IN JERSEY FIVE YEARS LATER

CHAPTER XXIX

On a map the Isle of Jersey has the shape and form of a tiger on the
prowl.

The fore-claws of this tiger are the lacerating pinnacles of the Corbiere
and the impaling rocks of Portelet Bay and Noirmont; the hind-claws are
the devastating diorite reefs of La Motte and the Banc des Violets.  The
head and neck, terrible and beautiful, are stretched out towards the
west, as it were to scan the wild waste and jungle of the Atlantic seas.
The nose is L'Etacq, the forehead Grosnez, the ear Plemont, the mouth the
dark cavern by L'Etacq, and the teeth are the serried ledges of the Foret
de la Brequette.  At a discreet distance from the head and the tail hover
the jackals of La Manche: the Paternosters, the Dirouilles, and the
Ecrehos, themselves destroying where they may, or filching the remains of
the tiger's feast of shipwreck and ruin.  In truth, the sleek beast, with
its feet planted in fearsome rocks and tides, and its ravening head set
to defy the onslaught of the main, might, but for its ensnaring beauty,
seem some monstrous foot-pad of the deep.

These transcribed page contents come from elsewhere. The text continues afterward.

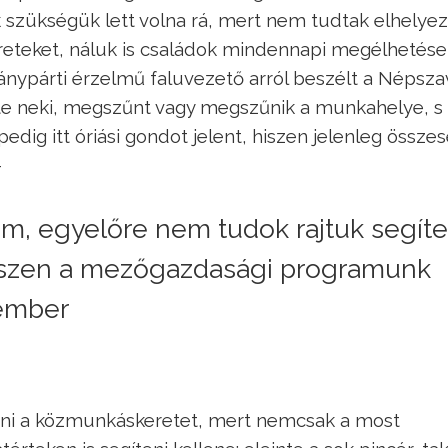
k szükségük lett volna rá, mert nem tudtak elhelyez
ereteket, náluk is családok mindennapi megélhetése
ánypárti érzelmű faluvezető arról beszélt a Népsza
zte neki, megszűnt vagy megszűnik a munkahelye, s
edig itt óriási gondot jelent, hiszen jelenleg össze
–
m, egyelőre nem tudok rajtuk segíte
iszen a mezőgazdasági programunk
 ember
ni a közmunkáskeretet, mert nemcsak a most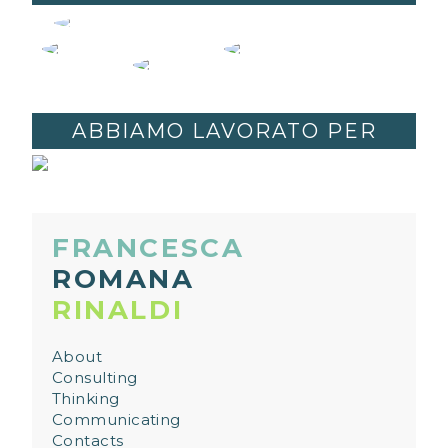
FRANCESCA ROMANA RINALDI
FRANCESCA
ELENA
BONI
NICOLA
SCOCCIANTI
RUGGIU
ABBIAMO LAVORATO PER
Junior Sustainable
Junior Circularity
Communication
Junior
Specialist
Specialist
Sustainability
Specialist
FRANCESCA
ROMANA
RINALDI
About
Consulting
Thinking
Communicating
Contacts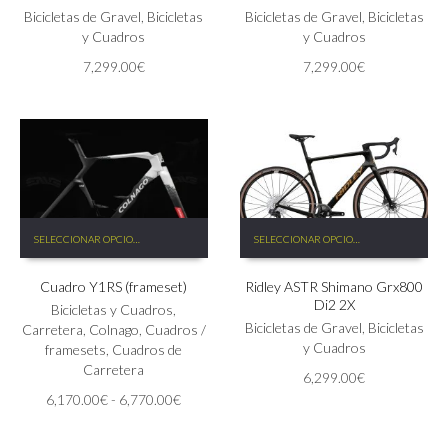
Las
Bicicletas de Gravel
,
Bicicletas
Las
Bicicletas de Gravel
,
Bicicletas
opciones
y Cuadros
opciones
y Cuadros
se
se
7,299.00
€
7,299.00
€
pueden
pueden
elegir
elegir
en
en
la
la
página
página
de
de
producto
producto
Este
Este
SELECCIONAR OPCIONES
SELECCIONAR OPCIONES
producto
producto
tiene
tiene
Cuadro Y1RS (frameset)
Ridley ASTR Shimano Grx800
múltiples
múltiples
Di2 2X
variantes.
variantes.
Bicicletas y Cuadros
,
Las
Las
Bicicletas de Gravel
,
Bicicletas
Carretera
,
Colnago
,
Cuadros /
opciones
opciones
y Cuadros
framesets
,
Cuadros de
se
se
Carretera
6,299.00
€
pueden
pueden
Rango
6,170.00
€
-
6,770.00
€
elegir
elegir
de
en
en
precios:
la
la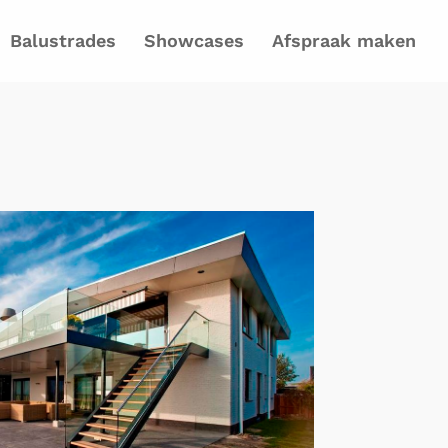
Balustrades
Showcases
Afspraak maken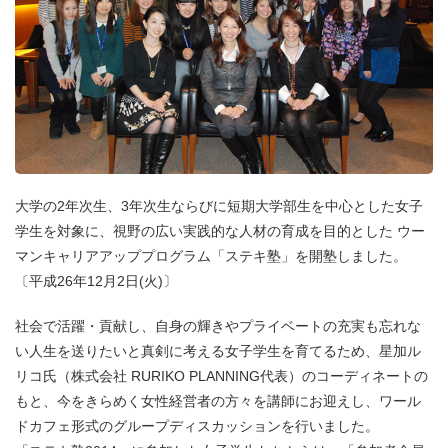
大学の2年次生、3年次生ならびに短期大学部生を中心とした女子
学生を対象に、視野の広い実践的な人材の育成を目的とした ウー
マンキャリアアッププログラム「ステキ塾」を開塾しました。
〔平成26年12月2日(火)〕
社会で活躍・貢献し、自身の輝きやプライベートの充実も忘れな
い人生を送りたいと真剣に考える女子学生を育てるため、星加ル
リコ氏（株式会社 RURIKO PLANNING代表）のコーディネートの
もと、今をきらめく女性経営者の方々を講師にお迎えし、ワール
ドカフェ形式のグループディスカッションを行いました。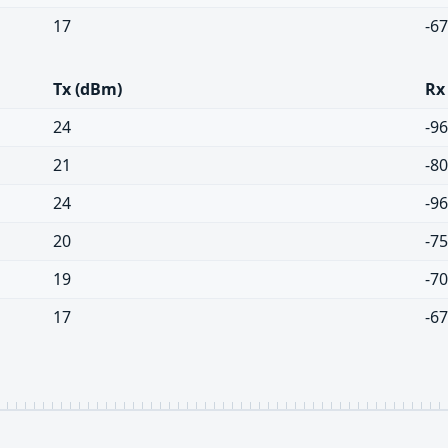
17
-6
Tx (dBm)
Rx
24
-9
21
-8
24
-9
20
-7
19
-7
17
-6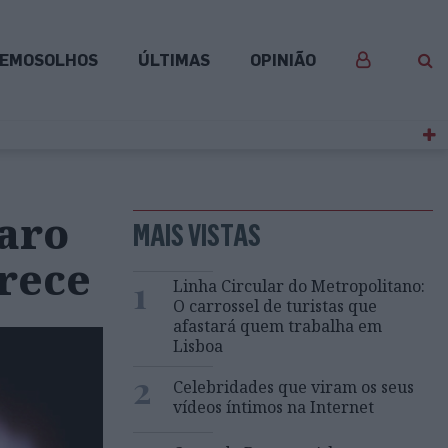
EMOSOLHOS
ÚLTIMAS
OPINIÃO
aro
MAIS VISTAS
rece
1
Linha Circular do Metropolitano:
O carrossel de turistas que
afastará quem trabalha em
Lisboa
2
Celebridades que viram os seus
vídeos íntimos na Internet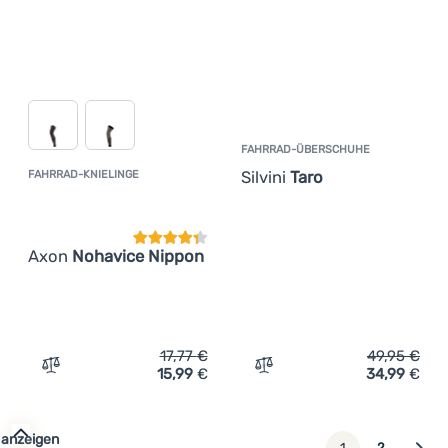
FAHRRAD-ÜBERSCHUHE
Silvini
Taro
FAHRRAD-KNIELINGE
Kundenbewertung
Axon
Nohavice Nippon
17,77
€
49,95
€
15,99
€
34,99
€
Zum Vergleich 'Fahrrad-Knielinge Axon Nohavice Nippon
Zum Vergleich 'Fahrrad-Üb
 anzeigen
weiter
1
2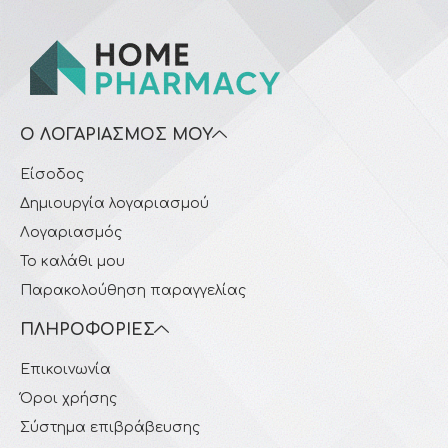
Ο ΛΟΓΑΡΙΑΣΜΌΣ ΜΟΥ
Είσοδος
Δημιουργία λογαριασμού
Λογαριασμός
Το καλάθι μου
Παρακολούθηση παραγγελίας
ΠΛΗΡΟΦΟΡΊΕΣ
Επικοινωνία
Όροι χρήσης
Σύστημα επιβράβευσης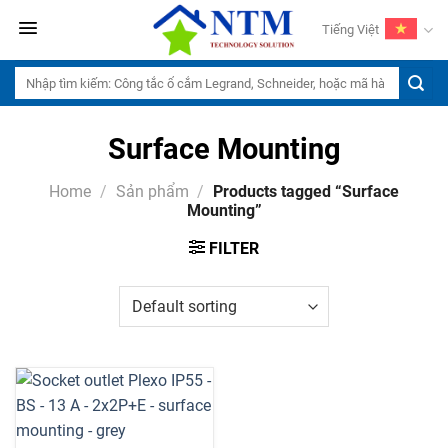
Skip
Tiếng Việt
to
content
Search
for:
Surface Mounting
Home
/
Sản phẩm
/
Products tagged “Surface
Mounting”
FILTER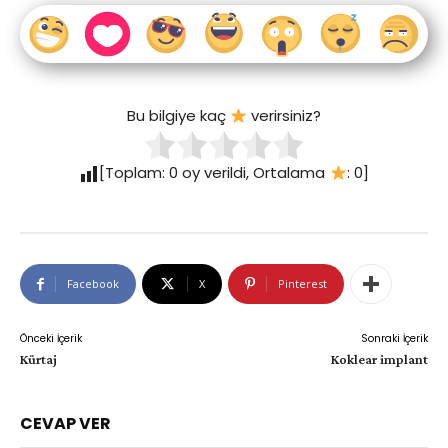
Bu bilgiye kaç
verirsiniz?
[Toplam:
0
oy verildi, Ortalama
:
0
]
Facebook
X
Pinterest
Önceki İçerik
Sonraki İçerik
Kürtaj
Koklear implant
CEVAP VER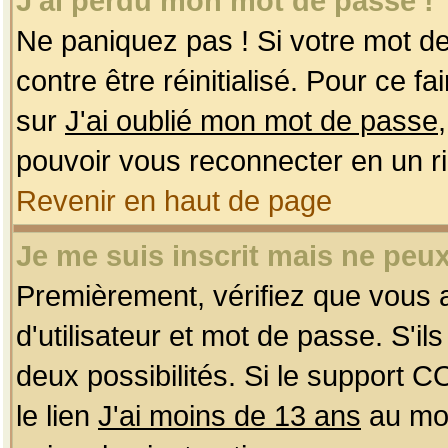
J'ai perdu mon mot de passe !
Ne paniquez pas ! Si votre mot de 
contre être réinitialisé. Pour ce f
sur
J'ai oublié mon mot de passe
pouvoir vous reconnecter en un r
Revenir en haut de page
Je me suis inscrit mais ne peu
Premièrement, vérifiez que vous
d'utilisateur et mot de passe. S'ils
deux possibilités. Si le support 
le lien
J'ai moins de 13 ans
au mom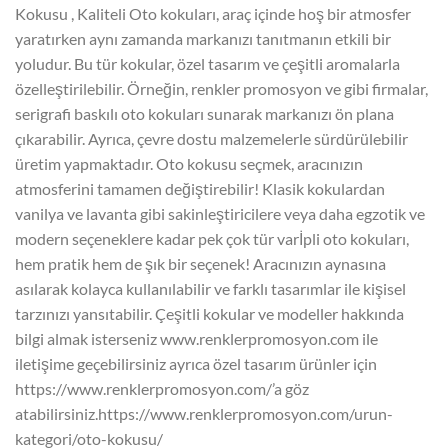
Kokusu , Kaliteli Oto kokuları, araç içinde hoş bir atmosfer
yaratırken aynı zamanda markanızı tanıtmanın etkili bir
yoludur. Bu tür kokular, özel tasarım ve çeşitli aromalarla
özelleştirilebilir. Örneğin, renkler promosyon ve gibi firmalar,
serigrafi baskılı oto kokuları sunarak markanızı ön plana
çıkarabilir. Ayrıca, çevre dostu malzemelerle sürdürülebilir
üretim yapmaktadır. Oto kokusu seçmek, aracınızın
atmosferini tamamen değiştirebilir! Klasik kokulardan
vanilya ve lavanta gibi sakinleştiricilere veya daha egzotik ve
modern seçeneklere kadar pek çok tür varİpli oto kokuları,
hem pratik hem de şık bir seçenek! Aracınızın aynasına
asılarak kolayca kullanılabilir ve farklı tasarımlar ile kişisel
tarzınızı yansıtabilir. Çeşitli kokular ve modeller hakkında
bilgi almak isterseniz www.renklerpromosyon.com ile
iletişime geçebilirsiniz ayrıca özel tasarım ürünler için
https://www.renklerpromosyon.com/’a göz
atabilirsiniz.https://www.renklerpromosyon.com/urun-
kategori/oto-kokusu/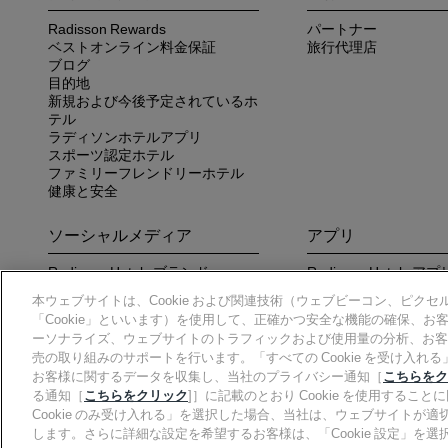
Radisson Rewards
パートナー
ベストオンライン料金保証
旅行代理店
ブログ
目的地
新規および今後予定されているホ
テル
ラディソンホテルアプリ
スポーツ認定ホテル
ファミリーフレンドリーホテル
健康と安全
ソーシャルメディア
アプリ
Radisson Hotels ブランド
Radisson Hotels
さい
本ウェブサイトは、Cookie および関連技術（ウェブビーコン、ピクセル
「Cookie」といいます）を使用して、正確かつ安全な機能の確保、
ーソナライズ、ウェブサイトのトラフィックおよび使用量の分析、お客
売の取り組みのサポートを行います。「すべての Cookie を受け入れる」
お客様に関するデータを収集し、当社のプライバシー通知［
こちらをク
る通知［
こちらをクリック
]］に記載のとおり Cookie を使用する
©2026Radisson Hotel Group.
All rights reserved.RHG Radisson Hote
Cookie のみ受け入れる」を選択した場合、当社は、ウェブサイトが適切
Radisson、Radisson Rewards、および Radisson Meetings は Radiss
します。さらに詳細な設定を希望するお客様は、「Cookie 設定」を選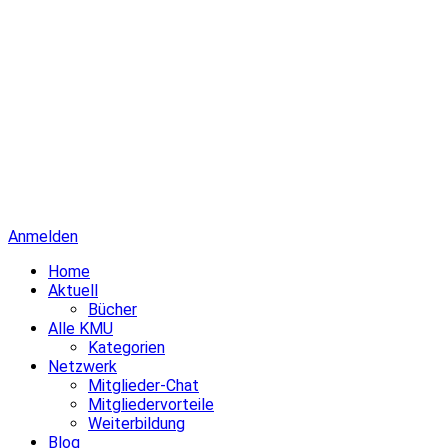
Anmelden
Home
Aktuell
Bücher
Alle KMU
Kategorien
Netzwerk
Mitglieder-Chat
Mitgliedervorteile
Weiterbildung
Blog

To this day the tiger's head is the lonely part of Jersey; a hundred
years ago it was as distant from the Vier Marchi as is Penzance from
Covent Garden.  It would almost seem as if the people of Jersey, like the
hangers-on of the king of the jungle, care not to approach too near the
devourer's head.  Even now there is but a dwelling here and there upon
the lofty plateau, and none at all near the dark and menacing headland.
But as if the ancient Royal Court was determined to prove its sovereignty
even over the tiger's head, it stretched out its arms from the Vier
Marchi to the bare neck of the beast, putting upon it a belt of defensive
war; at the nape, a martello tower and barracks; underneath, two other
martello towers like the teeth of a buckle.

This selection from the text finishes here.